I can't think of any reason why the
soundtrack should sound better through cheapie earphones, it's usually the
other way around, but the advice you have been given about an external microphone
is generally correct. It's asking a lot of a camcorder's built-in microphone to
pick up sounds more than three or four metres in front of the lens. It will of course,
but they will be mixed in with any other ambient sounds that happen to be
around at the time, which compete with the sounds you want to record. An
external stereo microphone with a long lead is the answer and ideally it should
be placed as close to the choir as possible. How close depends on where they
are located in relation to the camcorder, the grouping of the choir, the
acoustics of the room/hall/church etc and the sensitivity of the microphone. In
short you will need to experiment. If a long lead is a problem you might
consider a wireless microphone, though most models are mono only. If the choir
is using a microphone it might be asking whoever is responsible for the amplification
system if you can tap into it.
Before going on my holiday, I ran through quite
a bit of footage to get used to my new JVC camcorder – AX270. The results were
fine. I loaded the first JVC tape in Italy – no trouble at all. Switched on and pressed the record
button. The camera started recording,
but after about a minute or two an error sign popped up in the view screen and
the camera shut down.
As per instructions I turned off the power
and removed the battery and waited a few minutes, the reloaded the tape. The same thing happened again. I tried another tape and the camera recorded
with no more trouble. For some reason
it will not accept this tape. I took it
back to Dixons where it malfunctioned again.

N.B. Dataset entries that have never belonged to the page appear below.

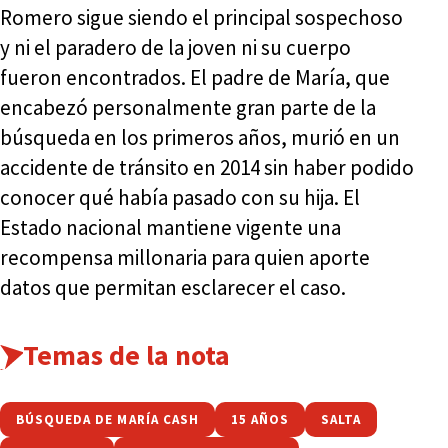
Romero sigue siendo el principal sospechoso
y ni el paradero de la joven ni su cuerpo
fueron encontrados. El padre de María, que
encabezó personalmente gran parte de la
búsqueda en los primeros años, murió en un
accidente de tránsito en 2014 sin haber podido
conocer qué había pasado con su hija. El
Estado nacional mantiene vigente una
recompensa millonaria para quien aporte
datos que permitan esclarecer el caso.
Temas de la nota
BÚSQUEDA DE MARÍA CASH
15 AÑOS
SALTA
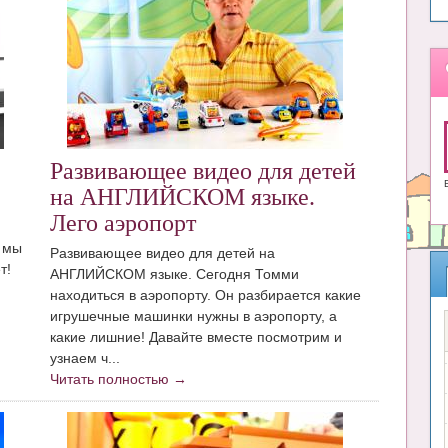
Развивающее видео для детей
на АНГЛИЙСКОМ языке.
Лего аэропорт
 мы
Развивающее видео для детей на
ет!
АНГЛИЙСКОМ языке. Сегодня Томми
находиться в аэропорту. Он разбирается какие
игрушечные машинки нужны в аэропорту, а
какие лишние! Давайте вместе посмотрим и
узнаем ч...
Читать полностью →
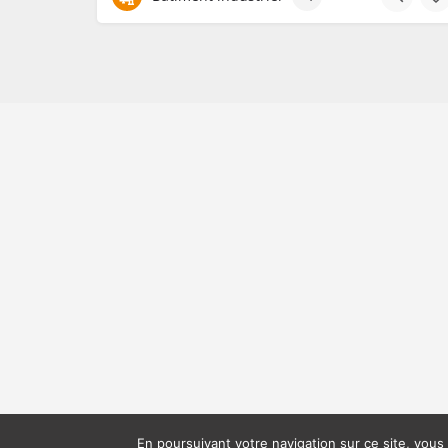
En poursuivant votre navigation sur ce site, vous 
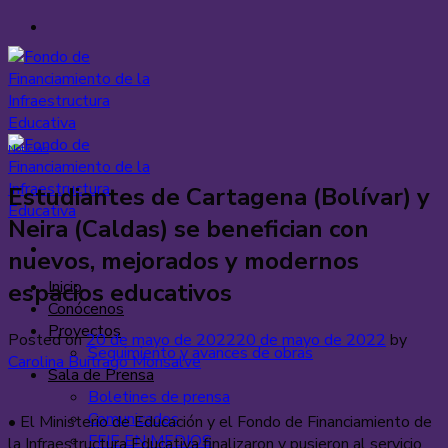
Saltar
al
contenido
Noticias
Estudiantes de Cartagena (Bolívar) y
Neira (Caldas) se benefician con
nuevos, mejorados y modernos
Inicio
espacios educativos
Conócenos
Proyectos
Posted on
20 de mayo de 2022
20 de mayo de 2022
by
Seguimiento y avances de obras
Carolina Buitrago Monsalve
Sala de Prensa
Boletines de prensa
Comunicados
• El Ministerio de Educación y el Fondo de Financiamiento de
FFIE EN MEDIOS
la Infraestructura Educativa finalizaron y pusieron al servicio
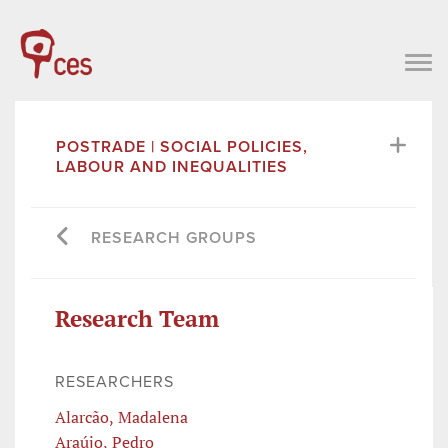
POSTRADE | SOCIAL POLICIES,
LABOUR AND INEQUALITIES
RESEARCH GROUPS
Research Team
RESEARCHERS
Alarcão, Madalena
Araújo, Pedro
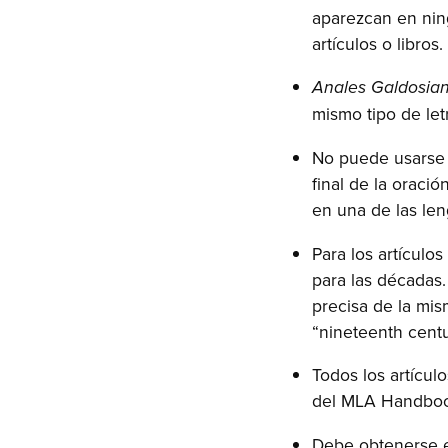
aparezcan en ning
artículos o libros.
Anales Galdosia
mismo tipo de let
No puede usarse m
final de la oració
en una de las le
Para los artículo
para las décadas.
precisa de la mis
“nineteenth centu
Todos los artículo
del MLA Handbook.
Debe obtenerse e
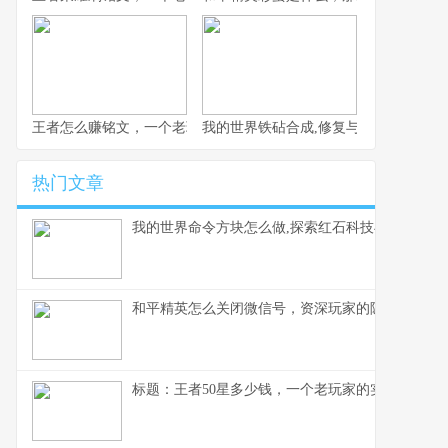
王者怎么赚铭文，一个老玩家的高效积累指南
我的世界铁砧合成,修复与魔咒的艺术
热门文章
我的世界命令方块怎么做,探索红石科技与命令奥秘
和平精英怎么关闭微信号，资深玩家的隐私保护指
标题：王者50星多少钱，一个老玩家的实话实说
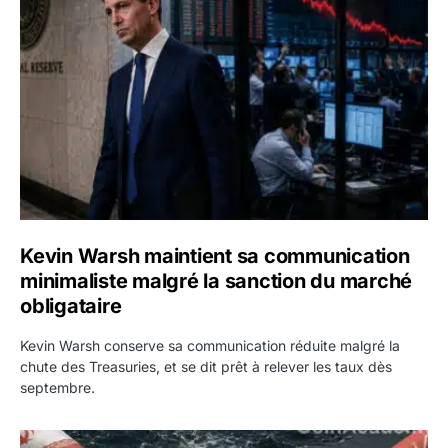
Kevin Warsh maintient sa communication minimaliste mal
Kevin Warsh maintient sa communication
minimaliste malgré la sanction du marché
obligataire
Kevin Warsh conserve sa communication réduite malgré la
chute des Treasuries, et se dit prêt à relever les taux dès
septembre.
Ormuz : l’Iran annonce un accord avec Oman sur une rout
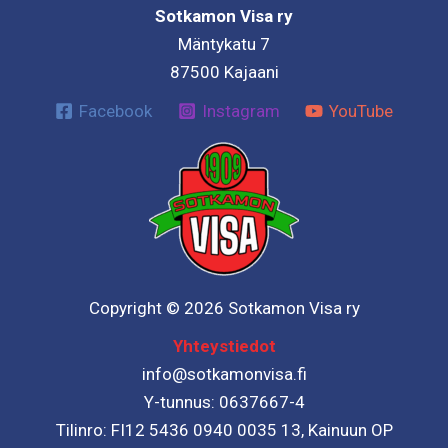
Sotkamon Visa ry
Mäntykatu 7
87500 Kajaani
Facebook
Instagram
YouTube
Copyright © 2026 Sotkamon Visa ry
Yhteystiedot
info@sotkamonvisa.fi
Y-tunnus: 0637667-4
Tilinro: FI12 5436 0940 0035 13, Kainuun OP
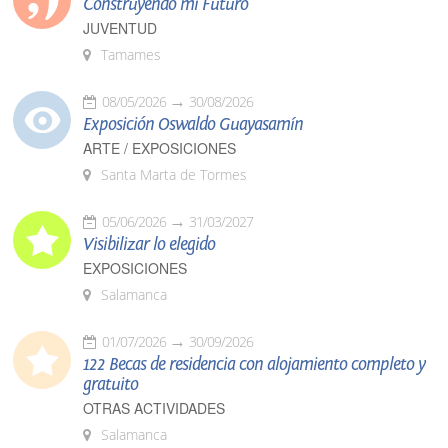
Construyendo mi Futuro
JUVENTUD
Tamames
08/05/2026
30/08/2026
Exposición Oswaldo Guayasamín
ARTE / EXPOSICIONES
Santa Marta de Tormes
05/06/2026
31/03/2027
Visibilizar lo elegido
EXPOSICIONES
Salamanca
01/07/2026
30/09/2026
122 Becas de residencia con alojamiento completo y
gratuito
OTRAS ACTIVIDADES
Salamanca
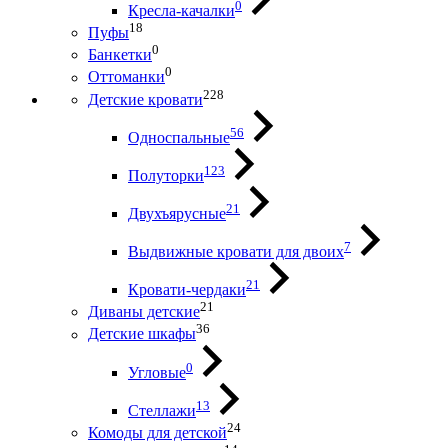
0
Кресла-качалки
18
Пуфы
0
Банкетки
0
Оттоманки
228
Детские кровати
56
Односпальные
123
Полуторки
21
Двухъярусные
7
Выдвижные кровати для двоих
21
Кровати-чердаки
21
Диваны детские
36
Детские шкафы
0
Угловые
13
Стеллажи
24
Комоды для детской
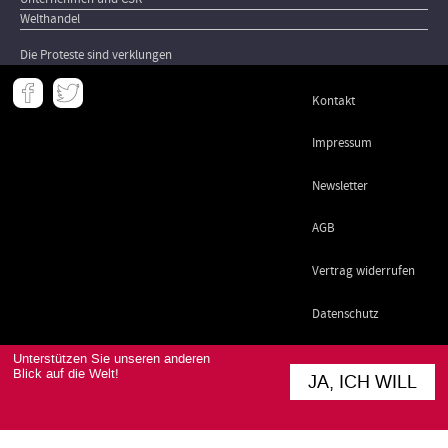
Welthandel
Die Proteste sind verklungen
Meta
Kontakt
-
Footer
Impressum
Newsletter
AGB
Vertrag widerrufen
Datenschutz
Unterstützen Sie unseren anderen
Blick auf die Welt!
JA, ICH WILL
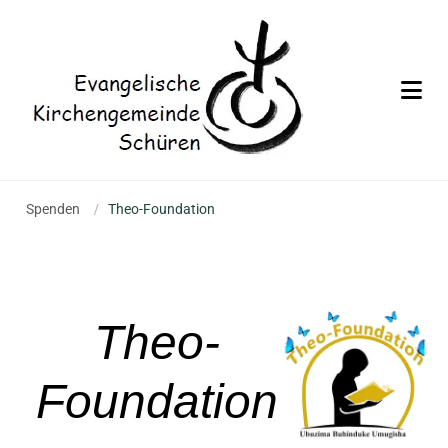
Spenden
/
Theo-Foundation
Theo-
Foundation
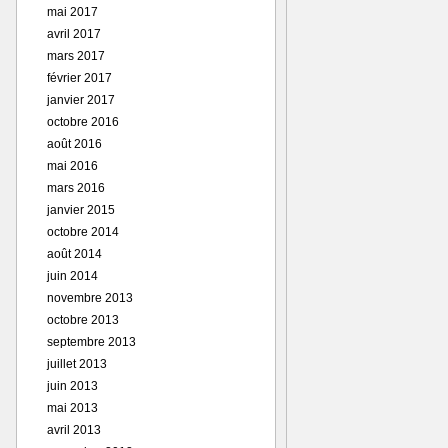
mai 2017
avril 2017
mars 2017
février 2017
janvier 2017
octobre 2016
août 2016
mai 2016
mars 2016
janvier 2015
octobre 2014
août 2014
juin 2014
novembre 2013
octobre 2013
septembre 2013
juillet 2013
juin 2013
mai 2013
avril 2013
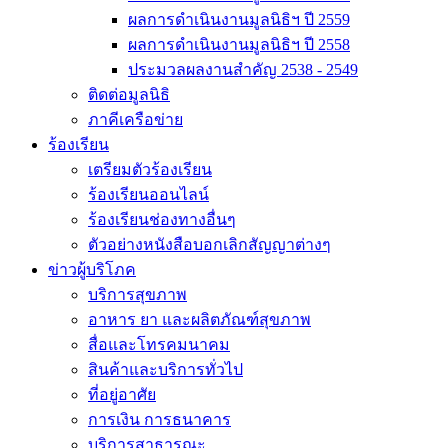
ผลการดำเนินงานมูลนิธิฯ ปี 2559
ผลการดำเนินงานมูลนิธิฯ ปี 2558
ประมวลผลงานสำคัญ 2538 - 2549
ติดต่อมูลนิธิ
ภาคีเครือข่าย
ร้องเรียน
เตรียมตัวร้องเรียน
ร้องเรียนออนไลน์
ร้องเรียนช่องทางอื่นๆ
ตัวอย่างหนังสือบอกเลิกสัญญาต่างๆ
ข่าวผู้บริโภค
บริการสุขภาพ
อาหาร ยา และผลิตภัณฑ์สุขภาพ
สื่อและโทรคมนาคม
สินค้าและบริการทั่วไป
ที่อยู่อาศัย
การเงิน การธนาคาร
บริการสาธารณะ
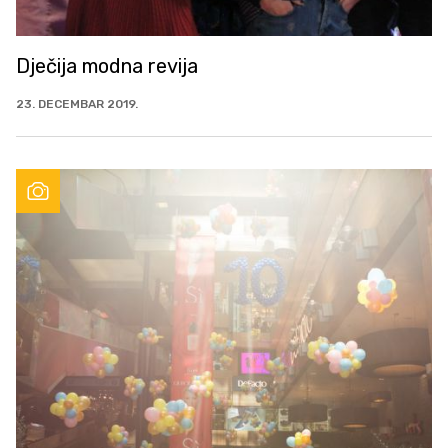
Dječija modna revija
23. DECEMBAR 2019.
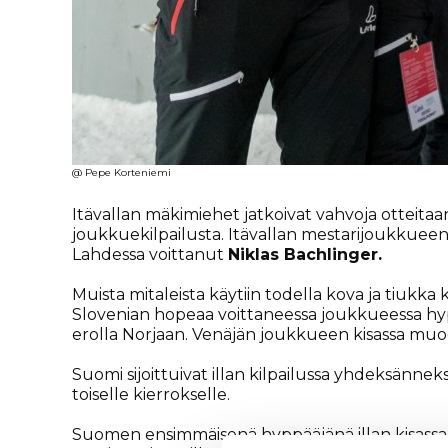
@ Pepe Korteniemi
Itävallan mäkimiehet jatkoivat vahvoja otteita
joukkuekilpailusta. Itävallan mestarijoukkue
Lahdessa voittanut
Niklas Bachlinger.
Muista mitaleista käytiin todella kova ja tiukka
Slovenian hopeaa voittaneessa joukkueessa hy
erolla Norjaan. Venäjän joukkueen kisassa muo
Suomi sijoittuivat illan kilpailussa yhdeksänneksi
toiselle kierrokselle.
Suomen ensimmäisenä hyppääjänä illan kisassa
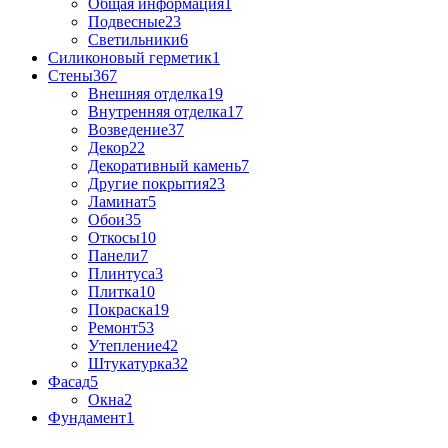
Общая информация
1
Подвесные
23
Светильники
6
Силиконовый герметик
1
Стены
367
Внешняя отделка
19
Внутренняя отделка
17
Возведение
37
Декор
22
Декоративный камень
7
Другие покрытия
23
Ламинат
5
Обои
35
Откосы
10
Панели
7
Плинтуса
3
Плитка
10
Покраска
19
Ремонт
53
Утепление
42
Штукатурка
32
Фасад
5
Окна
2
Фундамент
1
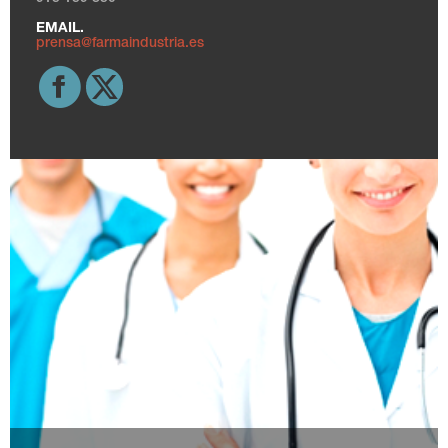
EMAIL.
prensa@farmaindustria.es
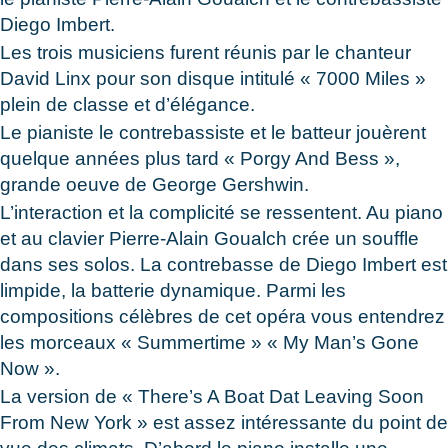
Diego Imbert.
Les trois musiciens furent réunis par le chanteur
David Linx pour son disque intitulé « 7000 Miles »
plein de classe et d’élégance.
Le pianiste le contrebassiste et le batteur jouèrent
quelque années plus tard « Porgy And Bess »,
grande oeuve de George Gershwin.
L’interaction et la complicité se ressentent. Au piano
et au clavier Pierre-Alain Goualch crée un souffle
dans ses solos. La contrebasse de Diego Imbert est
limpide, la batterie dynamique. Parmi les
compositions célèbres de cet opéra vous entendrez
les morceaux « Summertime » « My Man’s Gone
Now ».
La version de « There’s A Boat Dat Leaving Soon
From New York » est assez intéressante du point de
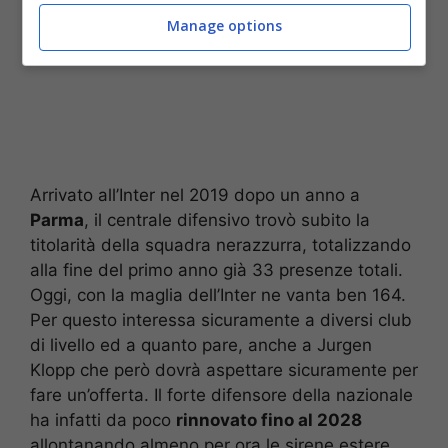
Manage options
Arrivato all’Inter nel 2019 dopo un anno a
Parma
, il centrale difensivo trovò subito la
titolarità della squadra nerazzurra, totalizzando
alla fine del primo anno già 33 presenze totali.
Oggi, con la maglia dell’Inter ne vanta ben 164.
Per questo interessa sicuramente a diversi club
di livello ed a quanto pare, anche a Jurgen
Klopp che però dovrà aspettare sicuramente per
fare un’offerta. Il forte difensore della nazionale
ha infatti da poco
rinnovato fino al 2028
allontanando almeno per ora le sirene estere.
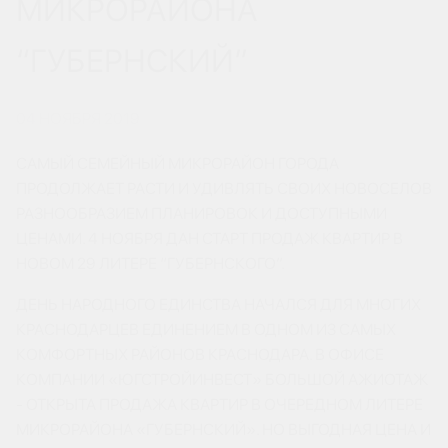
МИКРОРАЙОНА
“ГУБЕРНСКИЙ”
04 НОЯБРЯ 2019
САМЫЙ СЕМЕЙНЫЙ МИКРОРАЙОН ГОРОДА
ПРОДОЛЖАЕТ РАСТИ И УДИВЛЯТЬ СВОИХ НОВОСЕЛОВ
РАЗНООБРАЗИЕМ ПЛАНИРОВОК И ДОСТУПНЫМИ
ЦЕНАМИ. 4 НОЯБРЯ ДАН СТАРТ ПРОДАЖ КВАРТИР В
НОВОМ 29 ЛИТЕРЕ “ГУБЕРНСКОГО”.
ДЕНЬ НАРОДНОГО ЕДИНСТВА НАЧАЛСЯ ДЛЯ МНОГИХ
КРАСНОДАРЦЕВ ЕДИНЕНИЕМ В ОДНОМ ИЗ САМЫХ
КОМФОРТНЫХ РАЙОНОВ КРАСНОДАРА. В ОФИСЕ
КОМПАНИИ «ЮГСТРОЙИНВЕСТ» БОЛЬШОЙ АЖИОТАЖ
- ОТКРЫТА ПРОДАЖА КВАРТИР В ОЧЕРЕДНОМ ЛИТЕРЕ
МИКРОРАЙОНА «ГУБЕРНСКИЙ». НО ВЫГОДНАЯ ЦЕНА И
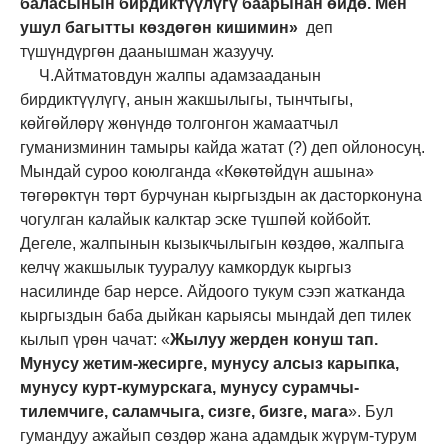
баласынын бирдиктүүлүгү баарынан өйдө.
Мен
ушул багытты көздөгөн кишимин»
деп
түшүндүргөн даанышман жазуучу.
Ч.Айтматовдун жалпы адамзааданын
бирдиктүүлүгү, анын жакшылыгы, тынчтыгы,
көйгөйлөрү жөнүндө толгонгон жамаатчыл
гуманизминин тамыры кайда жатат (?) деп ойлоносуң.
Мындай суроо коюлганда «Көкөтөйдүн ашына»
төгөрөктүн төрт бурчунан кыргыздын ак дасторконуна
чогулган калайык калктар эске түшпөй койбойт.
Дегеле, жалпынын кызыкчылыгын көздөө, жалпыга
келчү жакшылык тууралуу камкордук кыргыз
насилинде бар нерсе. Айдоого тукум сээп жатканда
кыргыздын баба дыйкан карыясы мындай деп тилек
кылып үрөн чачат: «
Жылуу жерден конуш тап.
Мунусу жетим-жесирге, мунусу алсыз карыпка,
мунусу курт-кумурскага, мунусу сурамчы-
тилемчиге, саламчыга, сизге, бизге, мага
». Бул
гумандуу ажайып сөздөр жана адамдык жүрүм-турум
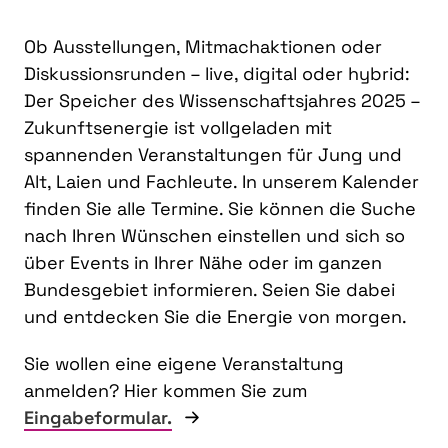
Ob Ausstellungen, Mitmachaktionen oder
Diskussionsrunden – live, digital oder hybrid:
Der Speicher des Wissenschaftsjahres 2025 –
Zukunftsenergie ist vollgeladen mit
spannenden Veranstaltungen für Jung und
Alt, Laien und Fachleute. In unserem Kalender
finden Sie alle Termine. Sie können die Suche
nach Ihren Wünschen einstellen und sich so
über Events in Ihrer Nähe oder im ganzen
Bundesgebiet informieren. Seien Sie dabei
und entdecken Sie die Energie von morgen.
Sie wollen eine eigene Veranstaltung
anmelden? Hier kommen Sie zum
Eingabeformular.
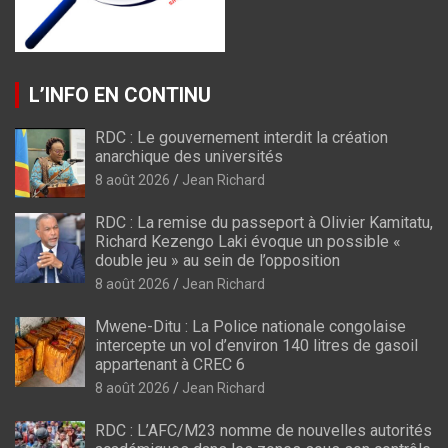
L’INFO EN CONTINU
RDC : Le gouvernement interdit la création
anarchique des universités
8 août 2026
Jean Richard
RDC : La remise du passeport à Olivier Kamitatu,
Richard Kezengo Laki évoque un possible «
double jeu » au sein de l’opposition
8 août 2026
Jean Richard
Mwene-Ditu : La Police nationale congolaise
intercepte un vol d’environ 140 litres de gasoil
appartenant à CREC 6
8 août 2026
Jean Richard
RDC : L’AFC/M23 nomme de nouvelles autorités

They put the suspect tape into another JVC 270 and it went through
without a hitch. They then said it must
be the camera and advised me to contact JVC who referred me back to the dealer.
My question is why did this tape refuse to
record in my camera and yet go through another 270 okay? My camera has not given the slightest
trouble since and I am still very reluctant to suspect my camera. Can you
advise me what action to take, or even throw some light on the problem?
Hemel Hempstead, Herts
If the camcorder has been checked out and
given a clean bill of heath the prime suspect has to be the tape. The likeliest
cause is excessive friction, it's possible that it's at the limits of the specification,
and the second machine it was tried on was slightly less touchy that yours. The
only thing you can do is keep an eye on the situation, and if it occurs again, especially
if it happens on more than one tape, take the machine back to the dealer -- with
the errant tape -- and ask to have it re-tested.